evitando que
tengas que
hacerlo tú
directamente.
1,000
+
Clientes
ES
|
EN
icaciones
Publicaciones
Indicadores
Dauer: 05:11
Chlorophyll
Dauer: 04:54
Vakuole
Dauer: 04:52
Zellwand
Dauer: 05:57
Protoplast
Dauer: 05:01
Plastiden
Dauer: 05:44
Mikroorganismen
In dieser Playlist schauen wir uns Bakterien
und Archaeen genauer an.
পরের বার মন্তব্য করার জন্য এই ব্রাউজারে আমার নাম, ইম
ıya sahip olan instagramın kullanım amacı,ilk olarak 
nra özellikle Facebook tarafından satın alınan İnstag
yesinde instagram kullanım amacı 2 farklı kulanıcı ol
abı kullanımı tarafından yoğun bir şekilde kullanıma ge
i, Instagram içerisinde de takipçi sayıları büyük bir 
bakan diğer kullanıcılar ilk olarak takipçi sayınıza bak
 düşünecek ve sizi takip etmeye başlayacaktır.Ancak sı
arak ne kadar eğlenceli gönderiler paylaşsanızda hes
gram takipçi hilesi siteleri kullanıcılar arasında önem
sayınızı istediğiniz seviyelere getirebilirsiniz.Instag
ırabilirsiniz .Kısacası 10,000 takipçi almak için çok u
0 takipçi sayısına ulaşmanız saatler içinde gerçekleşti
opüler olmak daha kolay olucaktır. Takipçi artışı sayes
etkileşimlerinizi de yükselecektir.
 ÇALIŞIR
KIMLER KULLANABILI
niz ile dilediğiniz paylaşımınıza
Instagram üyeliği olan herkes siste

-=-=-=-=-

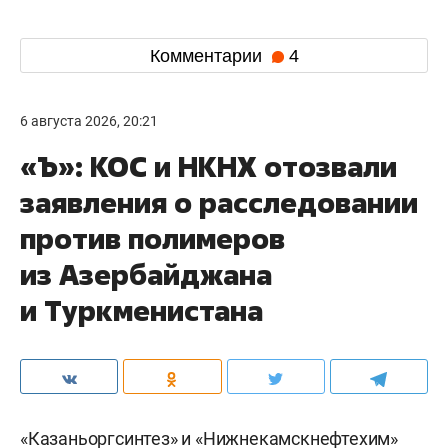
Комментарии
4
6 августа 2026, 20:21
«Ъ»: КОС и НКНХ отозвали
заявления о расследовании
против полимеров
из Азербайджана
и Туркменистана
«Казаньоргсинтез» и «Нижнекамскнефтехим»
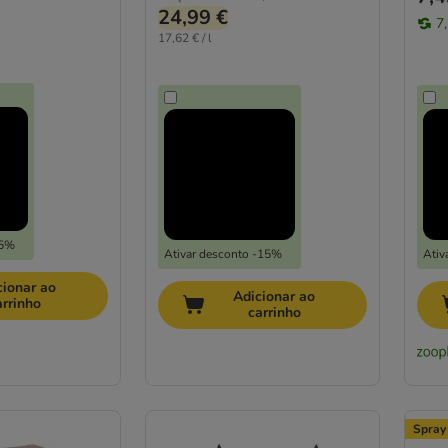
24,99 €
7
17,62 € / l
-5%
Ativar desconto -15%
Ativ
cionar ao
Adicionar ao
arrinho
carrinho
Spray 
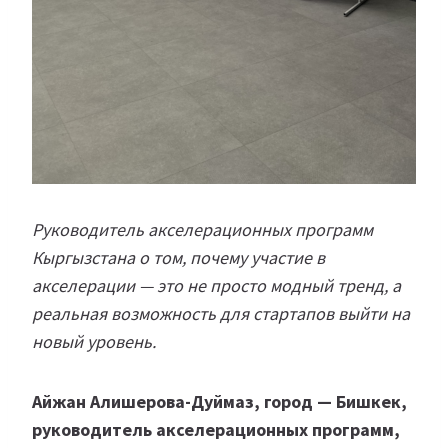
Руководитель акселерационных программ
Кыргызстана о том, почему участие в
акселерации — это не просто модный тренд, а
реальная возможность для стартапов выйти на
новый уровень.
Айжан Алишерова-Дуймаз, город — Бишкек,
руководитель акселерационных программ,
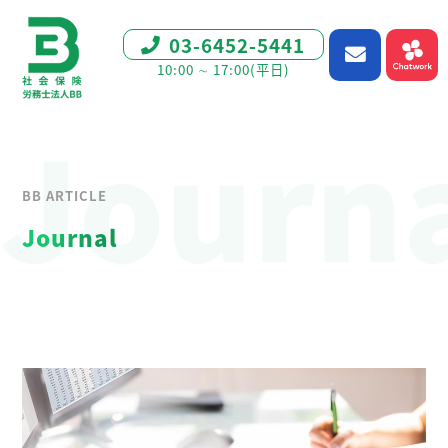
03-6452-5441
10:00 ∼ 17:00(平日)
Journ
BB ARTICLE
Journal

-=-=-=-=-

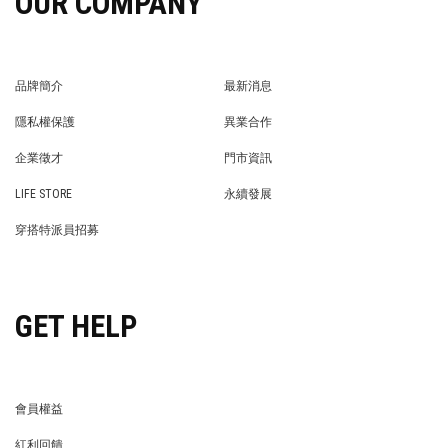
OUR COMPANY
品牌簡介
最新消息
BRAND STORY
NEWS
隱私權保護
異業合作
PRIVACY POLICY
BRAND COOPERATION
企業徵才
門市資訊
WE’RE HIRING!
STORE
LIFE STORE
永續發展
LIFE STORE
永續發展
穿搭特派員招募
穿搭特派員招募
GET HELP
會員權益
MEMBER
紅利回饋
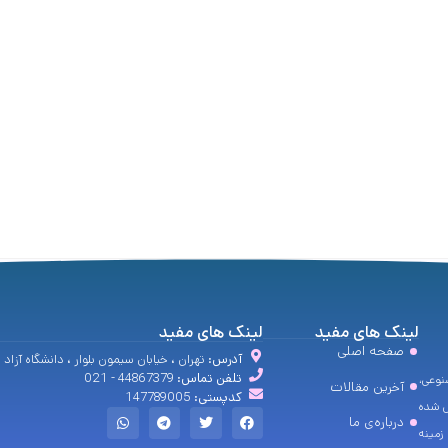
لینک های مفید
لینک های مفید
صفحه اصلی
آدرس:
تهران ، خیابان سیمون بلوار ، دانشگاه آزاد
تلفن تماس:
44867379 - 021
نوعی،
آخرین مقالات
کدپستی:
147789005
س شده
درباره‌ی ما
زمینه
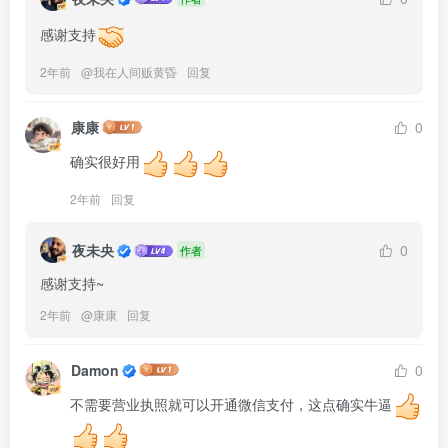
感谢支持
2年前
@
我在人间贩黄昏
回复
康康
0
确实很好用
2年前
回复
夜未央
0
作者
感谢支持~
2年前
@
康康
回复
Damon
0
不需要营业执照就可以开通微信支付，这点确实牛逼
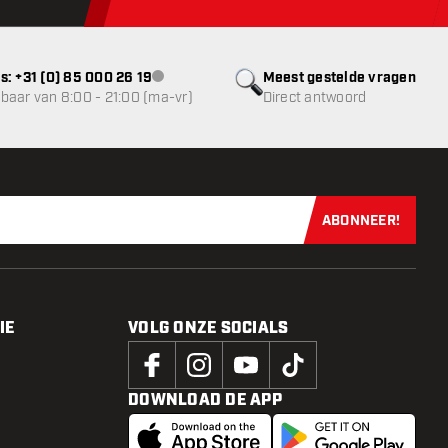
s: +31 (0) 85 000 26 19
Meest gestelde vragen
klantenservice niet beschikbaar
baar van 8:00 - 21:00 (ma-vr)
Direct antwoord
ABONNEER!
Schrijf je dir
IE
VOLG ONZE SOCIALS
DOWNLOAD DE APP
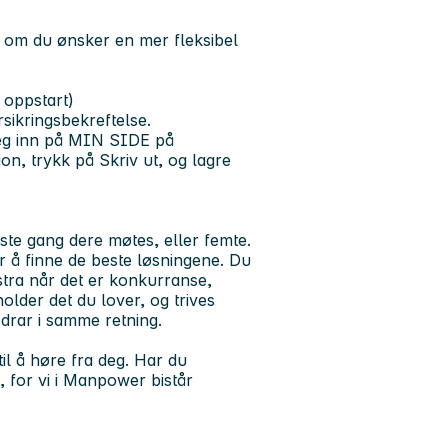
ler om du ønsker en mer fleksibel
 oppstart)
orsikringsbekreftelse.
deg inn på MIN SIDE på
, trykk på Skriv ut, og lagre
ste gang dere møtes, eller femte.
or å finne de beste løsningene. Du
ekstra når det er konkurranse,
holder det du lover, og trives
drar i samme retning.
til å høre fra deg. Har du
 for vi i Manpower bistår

-=-=-=-=-

▶ WORK INSTRUCTIONS
Precisely the lines between those holding "Dauer: 05:01" and "0 takipçi sayısına", inclusive, are to be reproduced from the listing above, with nothing added.

▶ WRITTEN REPLY
Dauer: 05:01
Plastiden
Dauer: 05:44
Mikroorganismen
In dieser Playlist schauen wir uns Bakterien
und Archaeen genauer an.
পরের বার মন্তব্য করার জন্য এই ব্রাউজারে আমার নাম, ইম
ıya sahip olan instagramın kullanım amacı,ilk olarak 
nra özellikle Facebook tarafından satın alınan İnstag
yesinde instagram kullanım amacı 2 farklı kulanıcı ol
abı kullanımı tarafından yoğun bir şekilde kullanıma ge
i, Instagram içerisinde de takipçi sayıları büyük bir 
bakan diğer kullanıcılar ilk olarak takipçi sayınıza bak
 düşünecek ve sizi takip etmeye başlayacaktır.Ancak sı
arak ne kadar eğlenceli gönderiler paylaşsanızda hes
gram takipçi hilesi siteleri kullanıcılar arasında önem
sayınızı istediğiniz seviyelere getirebilirsiniz.Instag
ırabilirsiniz .Kısacası 10,000 takipçi almak için çok u
0 takipçi sayısına ulaşmanız saatler içinde gerçekleşti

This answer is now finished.